Stop firing professors for having controversial views, says academic

Even if they say Otto Warmbier ‘got what he deserved’


One day, a footnote in the history of summer 2017 will try to explain the phenomenon of professors getting fired for saying controversial things. Following Oberlin's "The Jews did 9/11" professor scandal last year, we've had two in quick succession this week. A UDel professor said Otto Warmbier "got what he deserved" and a New Jersey professor criticized white privilege – both lost their jobs. But should universities chuck their professors for airing their tasteless and controversial opinions? We spoke to Freddie deBoer, a writer and academic, to find out.

Should we fire professors for having controversial opinions?

To begin with, I support a general division between what people say at work and outside of work. Social media is not inside of the workspace. If a professor stood up in a classroom and said: "The Jews are responsible for 9/11," that would be an actionable offense, it would have to go through the regular union and tenure process. But that's not what has happened in any of these incidents. These aren't professors who are teaching these views in their classrooms, they're expressing them outside of the workspace. In general, I support a robust separation between what people can say in the academic space where they're teaching and what they can say in their own public life.

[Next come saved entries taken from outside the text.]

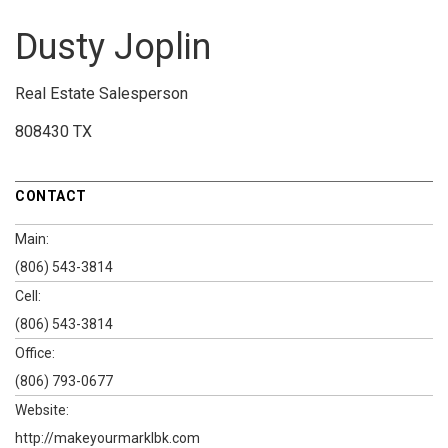
Dusty Joplin
Real Estate Salesperson
808430 TX
CONTACT
Main:
(806) 543-3814
Cell:
(806) 543-3814
Office:
(806) 793-0677
Website:
http://makeyourmarklbk.com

Also, we need to have a sense of erring on the side of letting people speak on campus, because it's a space to explore dangerous ideas. I'll give you a perfect example. For years, the idea that the CIA was instrumental in spreading the crack trade in the American inner city was derided as a terrible conspiracy theory. It was dismissed as something that only lunatics thought. We now know that it was absolutely true. It's not like I think in the future we're going to find out Jews were responsible for 9/11, but rather we have to adopt a general sense of very broad latitude for professors to explore and think through dangerous ideas.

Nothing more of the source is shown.